In India, Unit Linked Insurance Policies (ULIPs) are insurance policies that combine risk coverage with investing in the stock/debt markets. In effect, they are designed to behave as normal insurance policies plus mutual funds.
An investor's contribution to ULIPs gets invested in specific types of portfolios that he/she chooses. The policy typically pays back based on market returns on investments at the end of the insured period. Therefore, it forms an interesting savings instrument that can get good risk cover.

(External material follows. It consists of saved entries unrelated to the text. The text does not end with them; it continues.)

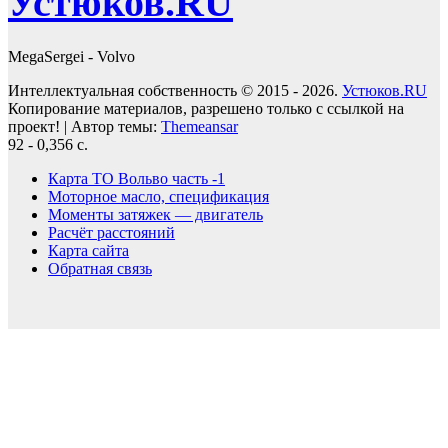
Устюков.RU
MegaSergei - Volvo
Интеллектуальная собственность © 2015 - 2026.
Устюков.RU
Копирование материалов, разрешено только с ссылкой на
проект!
|
Автор темы:
Themeansar
92 - 0,356 с.
Карта ТО Вольво часть -1
Моторное масло, спецификация
Моменты затяжек — двигатель
Расчёт расстояний
Карта сайта
Обратная связь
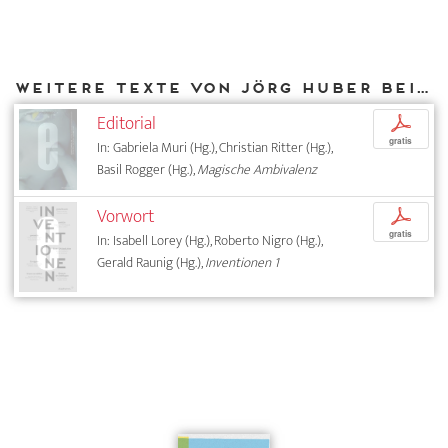
Weitere Texte von Jörg Huber bei DIAPHANES
Editorial
p
gratis
In: Gabriela Muri (Hg.), Christian Ritter (Hg.),
Basil Rogger (Hg.),
Magische Ambivalenz
Vorwort
p
gratis
In: Isabell Lorey (Hg.), Roberto Nigro (Hg.),
Gerald Raunig (Hg.),
Inventionen 1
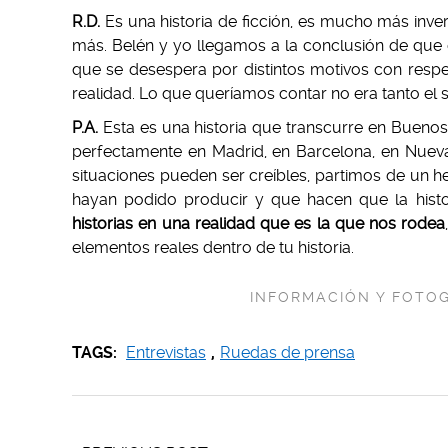
R.D.
Es una historia de ficción, es mucho más inve
más. Belén y yo llegamos a la conclusión de que e
que se desespera por distintos motivos con respe
realidad. Lo que queríamos contar no era tanto el 
P.A.
Esta es una historia que transcurre en Buenos 
perfectamente en Madrid, en Barcelona, en Nueva
situaciones pueden ser creíbles, partimos de un 
hayan podido producir y que hacen que la histo
historias en una realidad que es la que nos rodea
elementos reales dentro de tu historia.
INFORMACIÓN Y FOTO
TAGS:
Entrevistas
,
Ruedas de prensa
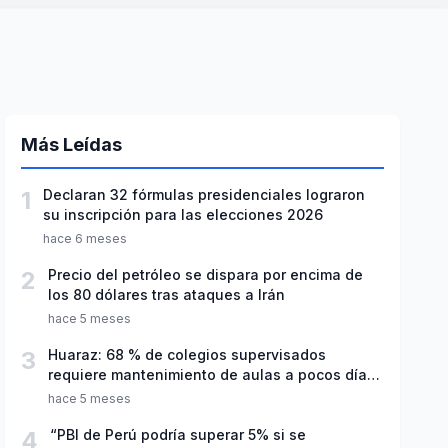
Más Leídas
1
Declaran 32 fórmulas presidenciales lograron
su inscripción para las elecciones 2026
hace 6 meses
2
Precio del petróleo se dispara por encima de
los 80 dólares tras ataques a Irán
hace 5 meses
3
Huaraz: 68 % de colegios supervisados
requiere mantenimiento de aulas a pocos días
de inicio del año escolar 2026
hace 5 meses
4
“PBI de Perú podría superar 5% si se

Features of ULIPs include:
1. Units allotted under ULIP schemes have Net Asset Values (NAV) declared regularly, like a mutual fund
2. Investors can invest across types of portfolios similar to mutual funds - growth equity, balanced, debt funds, etc. Investors can move across portfolios, typically at nominal costs
3. Investors can invest as a lump sum (single premium) or make premium payments on an annual, half-yearly, quarterly or monthly basis. Premium amounts can be changed over the course of ULIP's life
4. Investments qualify under Section 80C of the Income Tax Act. Maturity proceeds from ULIPs are tax free. There are no long term capital gains tax and 10% short term capital gains tax on equity portfolios within ULIP. For debt funds, long term capital gains tax is 10% while short term is at the investor's marginal tax rate.
5. However, charges charged by insurance companies can be quite confusing - therefore, investors should compare them with similar mutual funds to see if charges quoted are reasonable.
Despite their interesting structure and potential benefits, investors are better off clearly understanding portfolio types offered, performance of fund managers and expenses/fees before investing in ULIPs.